Als een partij concrete aanknopingspunten voor twijfel aan de zorgvuldigheid van de totstandkoming van het advies, de begrijpelijkheid van de in het advies gevolgde redenering of het aansluiten van de conclusies daarop naar voren heeft gebracht, mag het bestuursorgaan niet zonder nadere motivering op het advies afgaan. Zo nodig vraagt het orgaan de adviseur een reactie op wat de partij over het advies heeft aangevoerd. Vergelijk de uitspraak van de Afdeling van 6 april 2022, ECLI:NL:RVS:2022:998.

Hoger beroep

Ter inzage leggen van de verkeersanalyse

6.       [appellanten] betogen dat de rechtbank ten onrechte heeft overwogen dat het niet gelijktijdig met het ontwerpverkeersbesluit bekendmaken van de verkeersanalyse een gebrek is dat voorafgaand aan het definitieve besluit kan worden hersteld. Dit gebrek kan volgens hen niet worden gepasseerd met toepassing van artikel 6:22 van de Awb, omdat niet aannemelijk is dat derden niet zijn benadeeld. Zij verwijzen onder meer naar de uitspraken van de Afdeling van 29 september 2010, ECLI:NL:RVS:2010:BN8584, en 5 maart 2014, ECLI:NL:RVS:2014:780.

6.1.    Niet in geschil is dat het college de verkeersanalyse ten onrechte niet met het ontwerpverkeersbesluit ter inzage heeft gelegd, zodat het verkeersbesluit in strijd met artikel 3:11, eerste lid, van de Awb tot stand is gekomen. Verder is niet in geschil dat [appellanten] door dit gebrek niet zijn benadeeld.
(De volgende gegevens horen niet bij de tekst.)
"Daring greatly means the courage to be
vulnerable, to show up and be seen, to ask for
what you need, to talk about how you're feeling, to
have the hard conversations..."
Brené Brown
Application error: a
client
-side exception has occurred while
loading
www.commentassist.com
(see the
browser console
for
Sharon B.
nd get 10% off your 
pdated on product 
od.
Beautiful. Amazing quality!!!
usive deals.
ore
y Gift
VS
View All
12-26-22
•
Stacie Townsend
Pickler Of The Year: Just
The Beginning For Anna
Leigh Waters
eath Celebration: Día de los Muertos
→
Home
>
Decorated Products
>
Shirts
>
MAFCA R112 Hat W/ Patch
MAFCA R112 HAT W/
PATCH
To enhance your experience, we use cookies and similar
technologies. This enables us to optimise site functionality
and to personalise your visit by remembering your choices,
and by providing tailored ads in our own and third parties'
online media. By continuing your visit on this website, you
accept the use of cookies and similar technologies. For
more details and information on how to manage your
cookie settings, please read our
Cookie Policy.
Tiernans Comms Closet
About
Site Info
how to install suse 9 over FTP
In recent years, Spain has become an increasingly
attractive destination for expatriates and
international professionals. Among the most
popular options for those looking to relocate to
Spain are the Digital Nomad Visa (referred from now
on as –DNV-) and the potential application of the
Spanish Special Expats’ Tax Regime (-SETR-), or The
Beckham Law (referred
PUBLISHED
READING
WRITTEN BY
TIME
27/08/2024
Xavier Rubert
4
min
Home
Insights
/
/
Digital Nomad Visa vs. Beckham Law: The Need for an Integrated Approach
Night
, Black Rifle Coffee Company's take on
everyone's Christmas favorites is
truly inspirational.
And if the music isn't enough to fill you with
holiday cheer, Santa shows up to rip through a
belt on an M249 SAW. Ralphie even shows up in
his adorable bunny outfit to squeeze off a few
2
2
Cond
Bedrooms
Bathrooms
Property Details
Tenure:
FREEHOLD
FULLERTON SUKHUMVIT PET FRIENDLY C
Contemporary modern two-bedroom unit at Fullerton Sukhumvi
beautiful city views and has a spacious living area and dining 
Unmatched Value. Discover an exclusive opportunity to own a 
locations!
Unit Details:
Voor zover zij hebben aangevoerd dat de rechtbank het gebrek ten onrechte met toepassing van artikel 6:22 van de Awb heeft gepasseerd, omdat andere belanghebbenden daardoor wel zijn benadeeld, faalt dat betoog. Weliswaar is, anders dan bijvoorbeeld in de zaak die heeft geleid tot voormelde uitspraak van 29 september 2010, in het ontwerpverkeersbesluit en op de bijbehorende situatietekeningen niet verwezen naar de verkeersanalyse, maar het college heeft op de zitting onweersproken gesteld dat er contact is geweest met de buurtbewoners. Er zijn bijvoorbeeld bewonersbrieven gestuurd en er zijn bewonersavonden georganiseerd. De verkeersanalyse is gedeeld met de Buurtvereniging Zeeheldenbuurt Leiden. Alle stukken die ten grondslag hebben gelegen aan het verkeersbesluit, waaronder de verkeersanalyse, zijn ook op de website van die vereniging gepubliceerd. Daarnaast heeft het college toegelicht dat contact is opgenomen met andere belanghebbenden, zoals de Fietsersbond. De Afdeling vindt dit aannemelijk en concludeert daarom dat aannemelijk is dat andere belanghebbenden dan [appellanten] ook niet zijn benadeeld.

Het betoog faalt.

Contra-expertise

7.       [appellanten] betogen dat de rechtbank ten onrechte heeft overwogen dat het college kon uitgaan van de verkeersanalyse, omdat zij geen contra-expertise hebben overgelegd. Zij voeren aan dat een burger onder verwijzing naar vakpublicaties een onderzoek kan betwisten of kan aanvoeren dat de bevindingen ervan niet leiden tot de daaruit getrokken conclusies. De conclusies die het college heeft getrokken op basis van de verkeersanalyse volgen niet uit de verkeersanalyse. Als niet louter een juridische toets kan plaatsvinden dan verzoeken zij de Afdeling een eigen deskundige in te schakelen, omdat onvoldoende duidelijk is op basis waarvan het college tot de huidige afweging is gekomen.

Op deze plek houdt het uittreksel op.